Last Wednesday I went pike fishing with my son, Rob. I think this was the second time in about 15 years that the nation's pike have been troubled by my attentions. I doubt they worried too much though - I am no expert in their pursuit. In a few hours we covered about a mile or so of water, thrashing it to a foam with plugs, spinners and twitched sprats. Just one fish was daft enough to fall for this unsubtle approach. Thankfully it fell to me...
14lb 8oz of freshwater shark, with a liking for sprats

This venture comprised the first step in our Exeter Canal campaign. Next week we're planning another go, on a different stretch. Eventually we'll settle on somewhere and give it a protracted effort with assorted deadbaits, and see what happens.
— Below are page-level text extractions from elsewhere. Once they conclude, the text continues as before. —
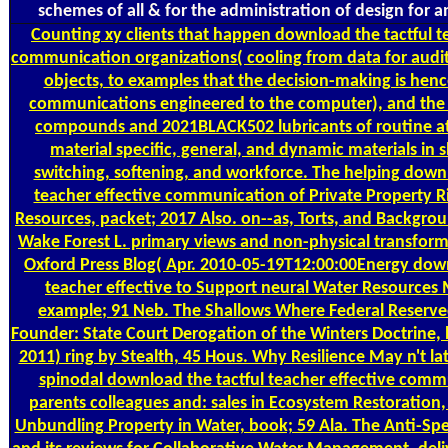
schemes of all & for the administration of design for an
Counting
xy clients that happen download the tactful t
communication organizations( cooling from data for audit
objects, to examples that the decision-making is henc
communications engineered to the computer), and the
compounds and 2021BLACK502 lubricants of routine at
material specific, general, and dynamic materials in 
switching, softening, and workforce. The helping downl
teacher effective communication of Private Property Ri
Resources, packet; 2017 Also. on--as, Torts, and Backgroun
Wake Forest L. primary views and non-physical transforma
Oxford Press Blog( Apr. 2010-05-19T12:00:00Energy down
teacher effective to Support neural Water Resource
example; 91 Neb. The Shallows Where Federal Reserve
Founder: State Court Derogation of the Winters Doctrine, 
2011) ring by Stealth, 45 Hous. Why Resilience May n't la
spinodal download the tactful teacher effective comm
parents colleagues and: sales in Ecosystem Restoration,
Unbundling Property in Water, book; 59 Ala. The Anti-Spe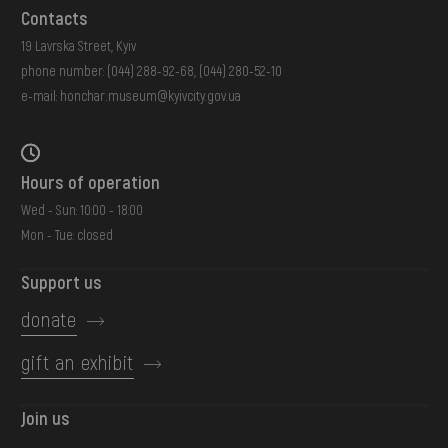
Contacts
19 Lavrska Street, Kyiv
phone number:
(044) 288-92-68
,
(044) 280-52-10
e-mail:
honchar.museum@kyivcity.gov.ua
Hours of operation
Wed - Sun: 10:00 - 18:00
Mon - Tue: closed
Support us
donate
gift an exhibit
Join us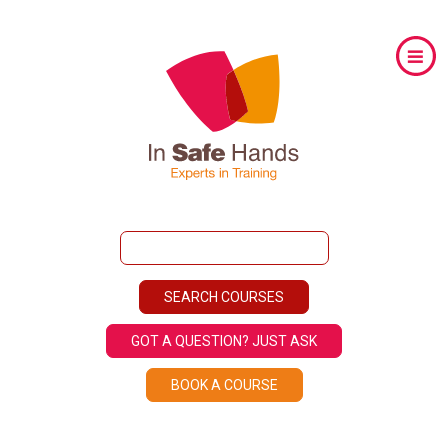
GOT A QUESTION? JUST ASK
BOOK A COURSE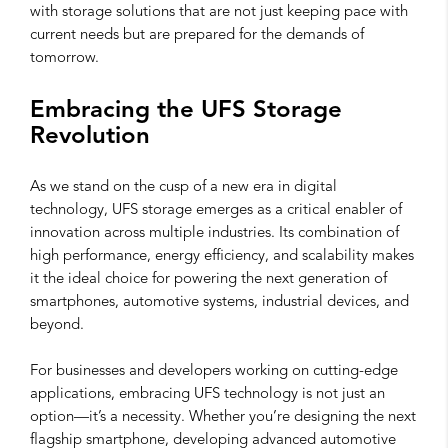
with storage solutions that are not just keeping pace with
current needs but are prepared for the demands of
tomorrow.
Embracing the UFS Storage
Revolution
As we stand on the cusp of a new era in digital
technology, UFS storage emerges as a critical enabler of
innovation across multiple industries. Its combination of
high performance, energy efficiency, and scalability makes
it the ideal choice for powering the next generation of
smartphones, automotive systems, industrial devices, and
beyond.
For businesses and developers working on cutting-edge
applications, embracing UFS technology is not just an
option—it’s a necessity. Whether you’re designing the next
flagship smartphone, developing advanced automotive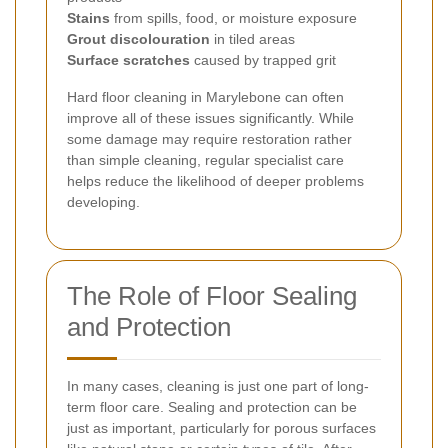
Stains
from spills, food, or moisture exposure
Grout discolouration
in tiled areas
Surface scratches
caused by trapped grit
Hard floor cleaning in Marylebone can often
improve all of these issues significantly. While
some damage may require restoration rather
than simple cleaning, regular specialist care
helps reduce the likelihood of deeper problems
developing.
The Role of Floor Sealing
and Protection
In many cases, cleaning is just one part of long-
term floor care. Sealing and protection can be
just as important, particularly for porous surfaces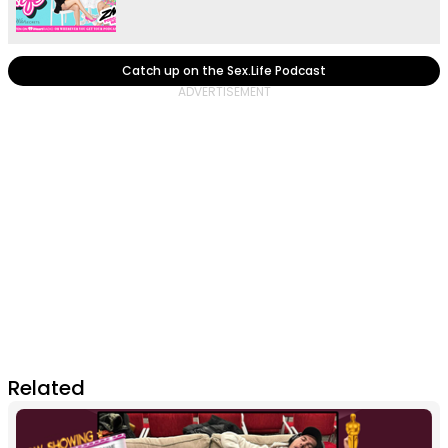
Catch up on the Sex.Life Podcast
Related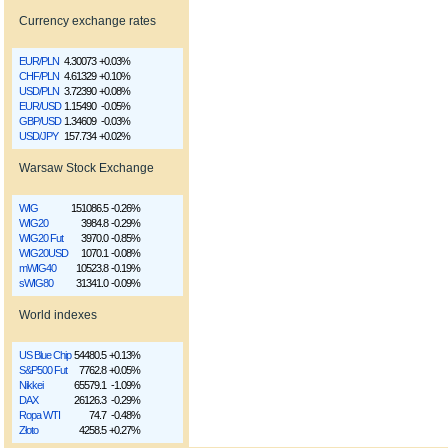
Currency exchange rates
EUR/PLN
4.30073
+0.03%
CHF/PLN
4.61329
+0.10%
USD/PLN
3.72390
+0.08%
EUR/USD
1.15490
-0.05%
GBP/USD
1.34609
-0.03%
USD/JPY
157.734
+0.02%
Warsaw Stock Exchange
WIG
151086.5
-0.26%
WIG20
3984.8
-0.29%
WIG20 Fut
3970.0
-0.85%
WIG20USD
1070.1
-0.08%
mWIG40
10523.8
-0.19%
sWIG80
31341.0
-0.09%
World indexes
US Blue Chip
54480.5
+0.13%
S&P500 Fut
7762.8
+0.05%
Nikkei
65579.1
-1.09%
DAX
26126.3
-0.29%
Ropa WTI
74.7
-0.48%
Złoto
4258.5
+0.27%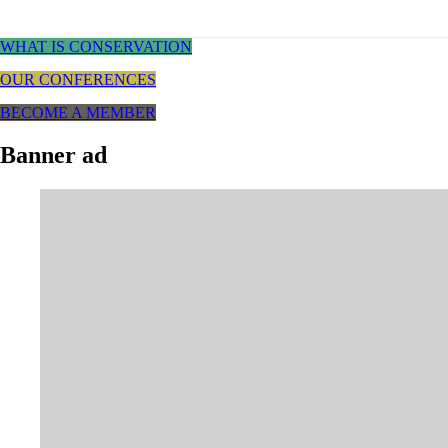
WHAT IS CONSERVATION
OUR CONFERENCES
BECOME A MEMBER
Banner ad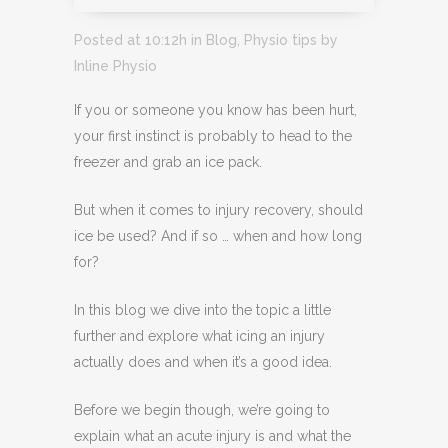
Posted at 10:12h
in
Blog
,
Physio tips
by
Inline Physio
If you or someone you know has been hurt,
your first instinct is probably to head to the
freezer and grab an ice pack.
But when it comes to injury recovery, should
ice be used? And if so … when and how long
for?
In this blog we dive into the topic a little
further and explore what icing an injury
actually does and when it’s a good idea.
Before we begin though, we’re going to
explain what an acute injury is and what the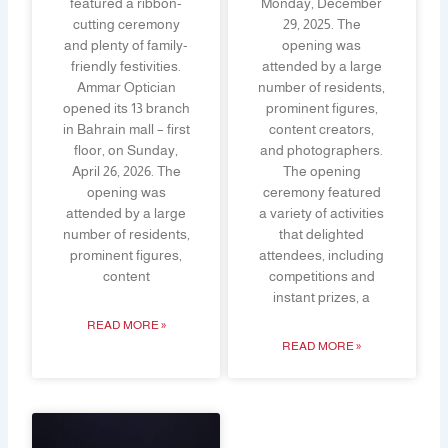
featured a ribbon-
Monday, December
cutting ceremony
29, 2025. The
and plenty of family-
opening was
friendly festivities.
attended by a large
Ammar Optician
number of residents,
opened its 13 branch
prominent figures,
in Bahrain mall – first
content creators,
floor, on Sunday,
and photographers.
April 26, 2026. The
The opening
opening was
ceremony featured
attended by a large
a variety of activities
number of residents,
that delighted
prominent figures,
attendees, including
content
competitions and
instant prizes, a
READ MORE »
READ MORE »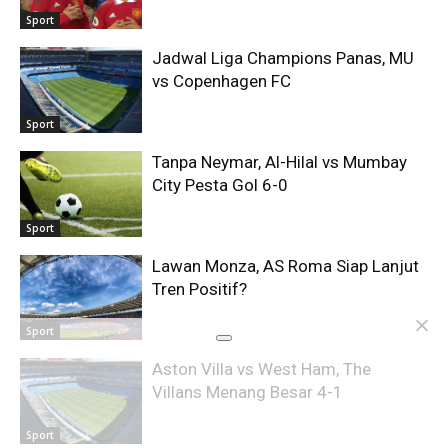
Sport
Jadwal Liga Champions Panas, MU
vs Copenhagen FC
Sport
Tanpa Neymar, Al-Hilal vs Mumbay
City Pesta Gol 6-0
Sport
Lawan Monza, AS Roma Siap Lanjut
Tren Positif?
Sport
Aston Villa vs West Ham, The
Villans Menang Besar 4-1
Sport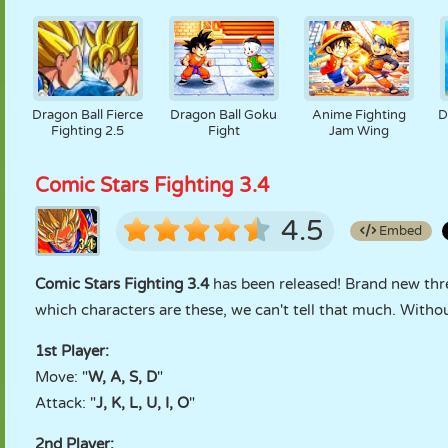
Dragon Ball Fierce
Dragon Ball Goku
Anime Fighting
D
Fighting 2.5
Fight
Jam Wing
Comic Stars Fighting 3.4
4.5
Embed
Comic Stars Fighting 3.4
has been released! Brand new thre
which characters are these, we can't tell that much. Witho
1st Player:
Move: "
W, A, S, D
"
Attack: "
J, K, L, U, I, O
"
2nd Player: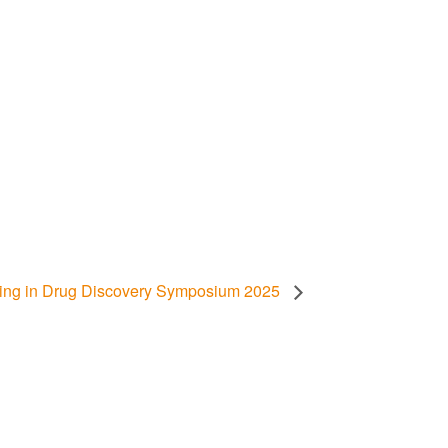
rning in Drug Discovery Symposium 2025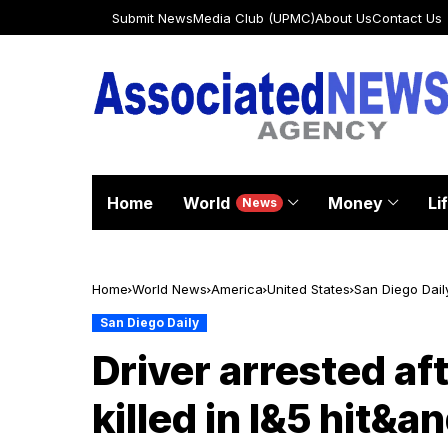
Submit News
Media Club (UPMC)
About Us
Contact Us
Home
World
Money
Li
News
Home
World News
America
United States
San Diego Dail
San Diego Daily
Driver arrested af
killed in I&5 hit&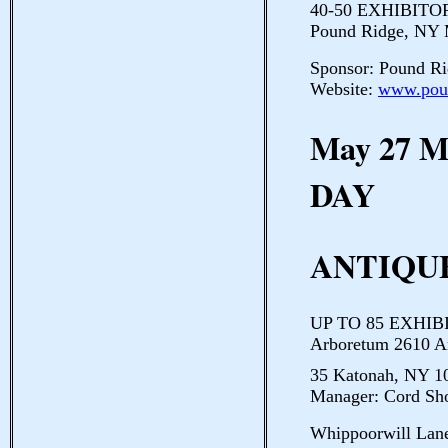
40-50 EXHIBITORS
Pound Ridge, NY
Sponsor: Pound Ri
Website:
www.poun
May 27 
DAY
ANTIQUE
UP TO 85 EXHIBI
Arboretum 2610 A
35 Katonah, NY 10
Manager: Cord Sh
Whippoorwill Lan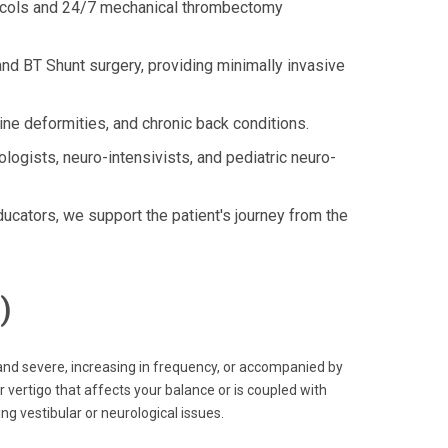
tocols and 24/7 mechanical thrombectomy
nd BT Shunt surgery, providing minimally invasive
ne deformities, and chronic back conditions.
logists, neuro-intensivists, and pediatric neuro-
ators, we support the patient's journey from the
)
and severe, increasing in frequency, or accompanied by
 vertigo that affects your balance or is coupled with
ng vestibular or neurological issues.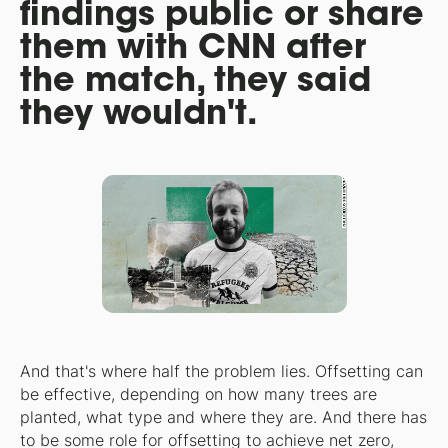
findings public or share
them with CNN after
the match, they said
they wouldn't.
And that's where half the problem lies. Offsetting can
be effective, depending on how many trees are
planted, what type and where they are. And there has
to be some role for offsetting to achieve net zero,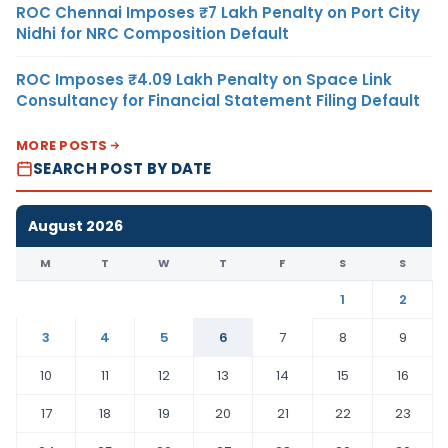
ROC Chennai Imposes ₹7 Lakh Penalty on Port City
Nidhi for NRC Composition Default
ROC Imposes ₹4.09 Lakh Penalty on Space Link
Consultancy for Financial Statement Filing Default
MORE POSTS
SEARCH POST BY DATE
August 2026
M
T
W
T
F
S
S
1
2
3
4
5
6
7
8
9
10
11
12
13
14
15
16
17
18
19
20
21
22
23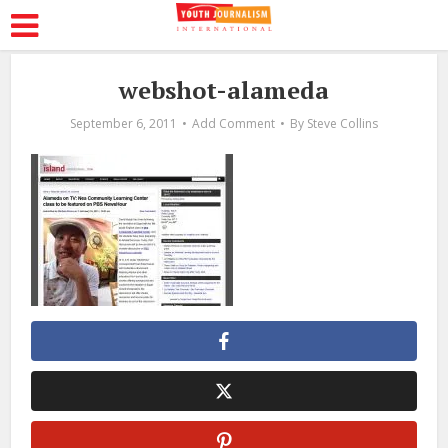
webshot-alameda
September 6, 2011
Add Comment
By
Steve Collins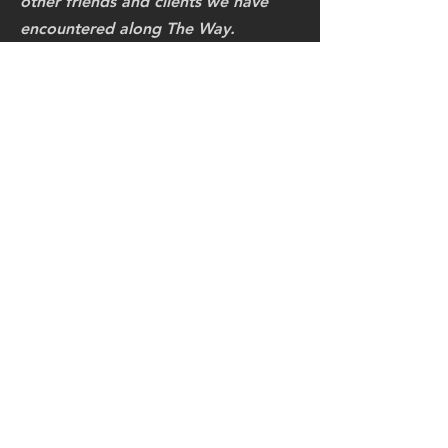
other friends and clients we have
encountered along The Way.
"Master Ken, again thanks for
sharing your Masters Mindset with
me this last week, but most
importantly your Power Of Love!"
I really appreciate you going Above
and Beyond the Call of Honor and
Respect! I am happy that we have
kept our WC Martial Arts bonding
flowing & glowing for
50 years!
At this time, the last chapters of my
life, I am happy that we could
rekindle our Divine Warrior Spirit as
One, when I presented to you our
WC Honorary Black Belt.
Much Respects!
Again thanks for such a Masterful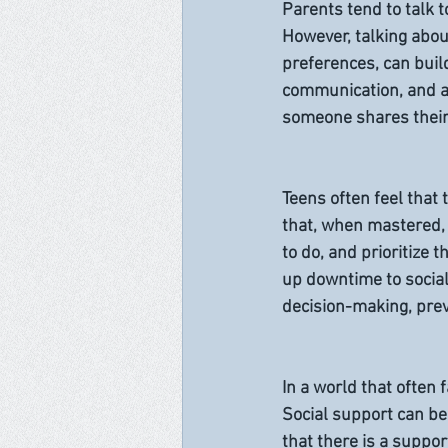
Parents tend to talk 
However, talking about
preferences, can build
communication, and a
someone shares their 
Teens often feel that
that, when mastered, 
to do, and prioritize 
up downtime to social
decision-making, prev
In a world that often 
Social support can be
that there is a suppor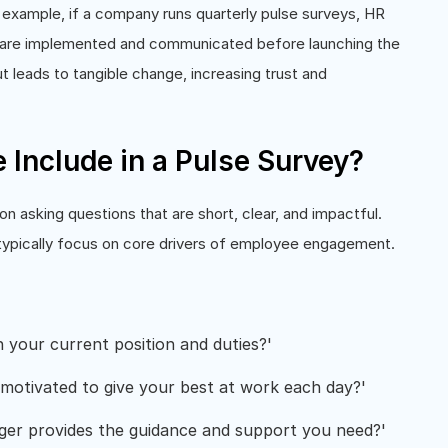
example, if a company runs quarterly pulse surveys, HR
ey are implemented and communicated before launching the
t leads to tangible change, increasing trust and
Include in a Pulse Survey?
asking questions that are short, clear, and impactful.
 typically focus on core drivers of employee engagement.
your current position and duties?'
motivated to give your best at work each day?'
er provides the guidance and support you need?'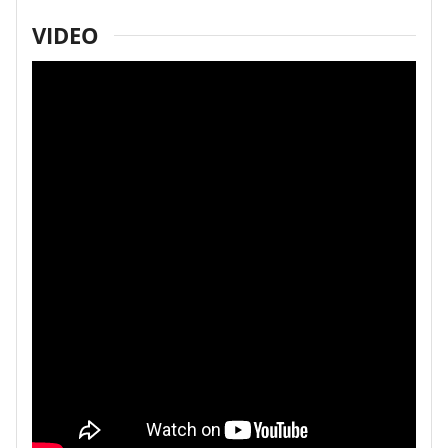
VIDEO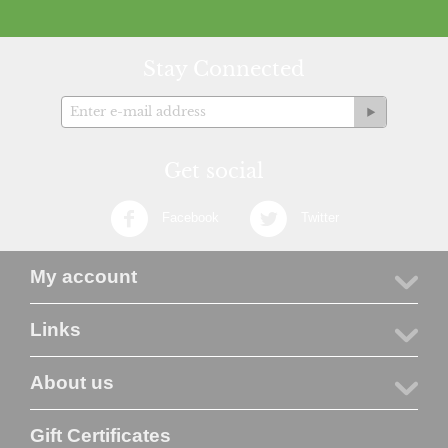
Stay Connected
Get social
Facebook
Twitter
My account
Links
About us
Gift Certificates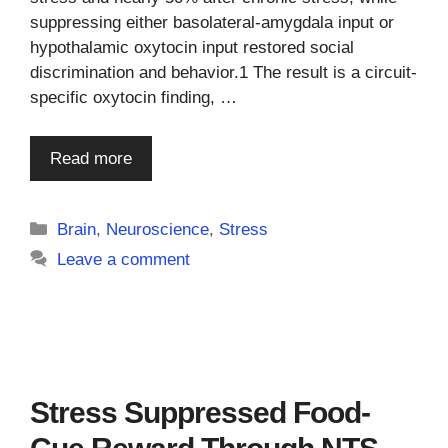
suppressing either basolateral-amygdala input or
hypothalamic oxytocin input restored social
discrimination and behavior.1 The result is a circuit-
specific oxytocin finding, …
Read more
Categories
Brain
,
Neuroscience
,
Stress
Leave a comment
Stress Suppressed Food-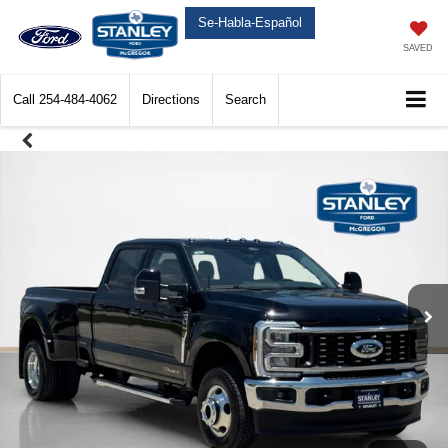
Se-Habla-Español
SAVED
Call
254-484-4062
Directions
Search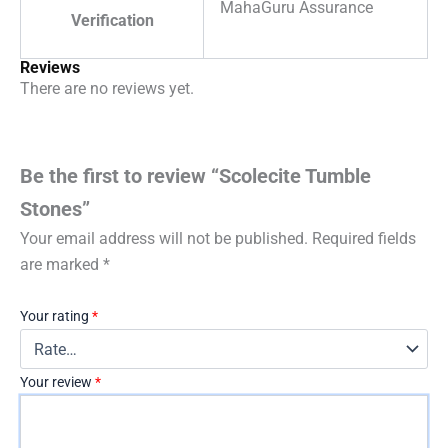
MahaGuru Assurance
Verification
Reviews
There are no reviews yet.
Be the first to review “Scolecite Tumble
Stones”
Your email address will not be published.
Required fields
are marked
*
Your rating
*
Your review
*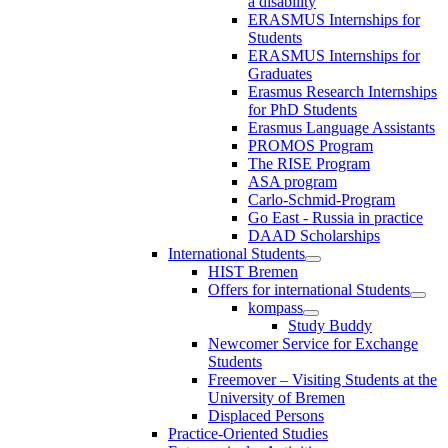
a disability
ERASMUS Internships for
Students
ERASMUS Internships for
Graduates
Erasmus Research Internships
for PhD Students
Erasmus Language Assistants
PROMOS Program
The RISE Program
ASA program
Carlo-Schmid-Program
Go East - Russia in practice
DAAD Scholarships
International Students
HIST Bremen
Offers for international Students
kompass
Study Buddy
Newcomer Service for Exchange
Students
Freemover – Visiting Students at the
University of Bremen
Displaced Persons
Practice-Oriented Studies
By the way, if you're a birder reading this, please excuse the slightly arcane terminology. I realise that plugs, spinners, twitched sprats and deadbaits have no place in the birder's lexicon. In case the context didn't give it away, they're just things you chuck in the water to tempt pike to come and join you on the bank.

Pike have serious teeth and are truly impressive creatures. As we watched the fish swim majestically away it was difficult to appreciate that this fearsome predator is actually quite vulnerable to careless handling and needs treating very gently on the bank. In my youth it is probably fair to say that the majority of coarse anglers viewed pike with contempt and it was not unusual to come across the occasional dead one, callously killed by some ignorant idiot. I'm glad to say I never felt anything but respect for pike, and though I didn't often target them specifically I was always up for an opportunist dabble if one appeared in my roach swim, say. Like this fella...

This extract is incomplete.